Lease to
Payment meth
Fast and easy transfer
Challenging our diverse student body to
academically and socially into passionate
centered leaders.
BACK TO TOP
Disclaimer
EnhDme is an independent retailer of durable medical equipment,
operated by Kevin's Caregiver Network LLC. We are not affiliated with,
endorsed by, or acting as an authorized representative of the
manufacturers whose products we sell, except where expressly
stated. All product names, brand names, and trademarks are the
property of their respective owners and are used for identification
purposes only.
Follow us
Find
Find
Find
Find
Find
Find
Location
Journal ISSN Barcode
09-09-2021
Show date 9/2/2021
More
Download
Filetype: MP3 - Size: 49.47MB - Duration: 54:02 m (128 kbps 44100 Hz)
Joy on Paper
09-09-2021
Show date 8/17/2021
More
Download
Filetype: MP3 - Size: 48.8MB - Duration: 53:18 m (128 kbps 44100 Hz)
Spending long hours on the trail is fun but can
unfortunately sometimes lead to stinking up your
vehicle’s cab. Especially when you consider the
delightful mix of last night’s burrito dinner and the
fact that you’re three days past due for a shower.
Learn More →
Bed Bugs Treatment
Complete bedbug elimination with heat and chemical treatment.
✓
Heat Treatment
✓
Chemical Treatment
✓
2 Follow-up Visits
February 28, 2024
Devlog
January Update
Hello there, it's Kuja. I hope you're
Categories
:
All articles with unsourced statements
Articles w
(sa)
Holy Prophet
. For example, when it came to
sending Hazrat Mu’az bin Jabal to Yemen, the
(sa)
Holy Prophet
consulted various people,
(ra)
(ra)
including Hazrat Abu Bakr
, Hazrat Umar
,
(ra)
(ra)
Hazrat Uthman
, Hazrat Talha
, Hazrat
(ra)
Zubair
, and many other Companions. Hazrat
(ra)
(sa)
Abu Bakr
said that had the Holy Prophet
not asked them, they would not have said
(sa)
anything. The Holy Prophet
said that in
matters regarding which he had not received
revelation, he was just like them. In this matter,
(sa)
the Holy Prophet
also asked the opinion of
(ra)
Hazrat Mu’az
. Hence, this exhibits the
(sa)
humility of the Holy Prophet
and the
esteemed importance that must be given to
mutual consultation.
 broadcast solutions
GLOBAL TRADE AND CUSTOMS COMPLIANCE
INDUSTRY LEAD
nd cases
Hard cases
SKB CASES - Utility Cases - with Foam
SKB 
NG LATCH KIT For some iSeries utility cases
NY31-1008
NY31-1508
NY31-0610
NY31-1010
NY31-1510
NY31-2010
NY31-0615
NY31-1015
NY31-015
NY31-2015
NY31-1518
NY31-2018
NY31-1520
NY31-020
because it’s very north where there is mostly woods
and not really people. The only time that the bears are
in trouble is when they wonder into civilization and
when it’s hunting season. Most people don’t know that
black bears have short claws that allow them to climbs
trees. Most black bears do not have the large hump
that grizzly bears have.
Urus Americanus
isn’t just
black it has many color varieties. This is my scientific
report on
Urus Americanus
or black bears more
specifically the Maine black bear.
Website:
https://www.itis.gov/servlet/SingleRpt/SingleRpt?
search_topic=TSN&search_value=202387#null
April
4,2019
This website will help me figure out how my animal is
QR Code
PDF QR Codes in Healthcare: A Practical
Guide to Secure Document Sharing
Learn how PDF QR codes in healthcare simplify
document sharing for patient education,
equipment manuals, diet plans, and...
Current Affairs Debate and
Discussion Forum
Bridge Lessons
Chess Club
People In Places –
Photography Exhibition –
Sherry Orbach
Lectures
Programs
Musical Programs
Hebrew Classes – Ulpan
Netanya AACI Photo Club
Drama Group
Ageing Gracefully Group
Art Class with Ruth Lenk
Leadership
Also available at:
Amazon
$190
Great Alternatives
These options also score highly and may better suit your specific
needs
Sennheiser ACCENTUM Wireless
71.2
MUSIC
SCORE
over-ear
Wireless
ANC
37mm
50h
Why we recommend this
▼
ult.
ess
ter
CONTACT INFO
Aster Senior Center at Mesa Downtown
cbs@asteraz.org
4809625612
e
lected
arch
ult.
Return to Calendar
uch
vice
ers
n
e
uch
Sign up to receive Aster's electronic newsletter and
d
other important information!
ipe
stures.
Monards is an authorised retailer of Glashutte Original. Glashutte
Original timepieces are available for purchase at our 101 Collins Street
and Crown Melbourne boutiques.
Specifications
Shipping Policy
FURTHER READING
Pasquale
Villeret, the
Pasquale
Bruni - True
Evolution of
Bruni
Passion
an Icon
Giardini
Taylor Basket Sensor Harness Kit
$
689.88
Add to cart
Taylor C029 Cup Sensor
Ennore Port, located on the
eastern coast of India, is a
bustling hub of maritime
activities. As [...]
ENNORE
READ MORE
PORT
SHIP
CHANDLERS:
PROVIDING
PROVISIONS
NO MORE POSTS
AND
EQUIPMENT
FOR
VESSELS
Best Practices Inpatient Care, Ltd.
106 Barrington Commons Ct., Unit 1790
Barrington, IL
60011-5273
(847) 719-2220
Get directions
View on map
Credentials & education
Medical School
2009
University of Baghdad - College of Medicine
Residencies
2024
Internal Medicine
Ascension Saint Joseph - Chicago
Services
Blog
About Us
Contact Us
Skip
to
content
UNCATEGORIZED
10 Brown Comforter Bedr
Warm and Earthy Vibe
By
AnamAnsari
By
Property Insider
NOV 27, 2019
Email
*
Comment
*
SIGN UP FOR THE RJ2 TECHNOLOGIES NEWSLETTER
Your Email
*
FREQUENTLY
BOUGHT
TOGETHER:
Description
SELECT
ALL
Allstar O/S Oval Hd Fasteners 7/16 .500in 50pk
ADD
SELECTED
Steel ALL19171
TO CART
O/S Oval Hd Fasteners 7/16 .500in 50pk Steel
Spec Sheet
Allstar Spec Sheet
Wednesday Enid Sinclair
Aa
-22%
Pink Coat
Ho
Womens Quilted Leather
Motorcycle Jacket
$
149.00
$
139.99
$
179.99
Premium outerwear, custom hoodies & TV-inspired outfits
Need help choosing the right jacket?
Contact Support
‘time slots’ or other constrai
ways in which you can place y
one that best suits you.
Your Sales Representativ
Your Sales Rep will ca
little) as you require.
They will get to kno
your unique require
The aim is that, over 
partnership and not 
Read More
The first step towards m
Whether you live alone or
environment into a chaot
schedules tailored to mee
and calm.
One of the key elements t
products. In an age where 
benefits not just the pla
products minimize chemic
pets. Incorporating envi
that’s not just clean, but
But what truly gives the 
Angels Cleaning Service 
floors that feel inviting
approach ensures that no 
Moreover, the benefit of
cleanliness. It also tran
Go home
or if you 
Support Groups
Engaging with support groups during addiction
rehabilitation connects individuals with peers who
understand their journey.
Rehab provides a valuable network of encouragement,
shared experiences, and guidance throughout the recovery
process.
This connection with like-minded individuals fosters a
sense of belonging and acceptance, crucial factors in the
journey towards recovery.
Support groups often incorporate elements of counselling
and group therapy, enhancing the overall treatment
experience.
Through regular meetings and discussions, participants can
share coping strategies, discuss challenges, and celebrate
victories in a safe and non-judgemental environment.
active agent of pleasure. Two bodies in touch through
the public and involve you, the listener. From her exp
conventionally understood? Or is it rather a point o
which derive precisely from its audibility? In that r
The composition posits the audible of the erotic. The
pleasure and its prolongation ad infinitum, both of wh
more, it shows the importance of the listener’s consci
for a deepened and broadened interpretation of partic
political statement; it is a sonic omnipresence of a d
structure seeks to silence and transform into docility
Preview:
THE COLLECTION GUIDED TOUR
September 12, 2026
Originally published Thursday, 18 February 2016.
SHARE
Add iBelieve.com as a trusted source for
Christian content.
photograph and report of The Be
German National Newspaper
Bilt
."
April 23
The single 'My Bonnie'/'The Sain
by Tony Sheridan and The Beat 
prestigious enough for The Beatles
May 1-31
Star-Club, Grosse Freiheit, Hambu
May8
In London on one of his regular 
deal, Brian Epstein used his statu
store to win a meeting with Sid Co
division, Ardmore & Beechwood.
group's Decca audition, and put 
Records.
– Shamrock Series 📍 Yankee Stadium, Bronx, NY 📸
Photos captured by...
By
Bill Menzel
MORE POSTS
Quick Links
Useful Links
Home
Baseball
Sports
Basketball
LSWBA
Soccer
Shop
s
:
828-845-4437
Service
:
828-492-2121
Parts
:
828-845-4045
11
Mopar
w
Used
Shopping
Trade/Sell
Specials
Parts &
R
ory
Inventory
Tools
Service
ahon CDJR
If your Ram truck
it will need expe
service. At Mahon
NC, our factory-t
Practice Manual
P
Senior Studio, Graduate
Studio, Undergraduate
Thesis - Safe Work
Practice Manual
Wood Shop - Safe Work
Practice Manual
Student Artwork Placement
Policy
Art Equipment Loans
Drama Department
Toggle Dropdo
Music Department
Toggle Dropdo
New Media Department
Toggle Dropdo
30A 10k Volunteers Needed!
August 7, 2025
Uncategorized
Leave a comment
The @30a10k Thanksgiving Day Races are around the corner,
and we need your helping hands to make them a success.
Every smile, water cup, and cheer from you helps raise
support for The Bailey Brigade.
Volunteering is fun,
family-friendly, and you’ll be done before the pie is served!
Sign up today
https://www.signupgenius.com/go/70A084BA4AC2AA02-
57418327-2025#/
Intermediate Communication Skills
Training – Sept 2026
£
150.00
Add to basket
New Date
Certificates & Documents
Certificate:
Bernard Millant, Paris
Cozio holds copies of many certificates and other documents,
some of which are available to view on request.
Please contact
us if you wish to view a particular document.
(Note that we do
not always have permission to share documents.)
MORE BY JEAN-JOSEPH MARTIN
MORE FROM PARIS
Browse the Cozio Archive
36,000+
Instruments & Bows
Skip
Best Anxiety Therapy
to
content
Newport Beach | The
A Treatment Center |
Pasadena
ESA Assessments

★ ★ ★ ★ ★

* _EXERCISE REQUIREMENTS_:
Give back exactly the lines above starting at the line where "University of Baghdad - College of Medicine" appears and ending at the line where "Womens Quilted Leather" appears, both included, with no other lines.

* _REPLY TO THE EXERCISE_:
University of Baghdad - College of Medicine
Residencies
2024
Internal Medicine
Ascension Saint Joseph - Chicago
Services
Blog
About Us
Contact Us
Skip
to
content
UNCATEGORIZED
10 Brown Comforter Bedr
Warm and Earthy Vibe
By
AnamAnsari
By
Property Insider
NOV 27, 2019
Email
*
Comment
*
SIGN UP FOR THE RJ2 TECHNOLOGIES NEWSLETTER
Your Email
*
FREQUENTLY
BOUGHT
TOGETHER:
Description
SELECT
ALL
Allstar O/S Oval Hd Fasteners 7/16 .500in 50pk
ADD
SELECTED
Steel ALL19171
TO CART
O/S Oval Hd Fasteners 7/16 .500in 50pk Steel
Spec Sheet
Allstar Spec Sheet
Wednesday Enid Sinclair
Aa
-22%
Pink Coat
Ho
Womens Quilted Leather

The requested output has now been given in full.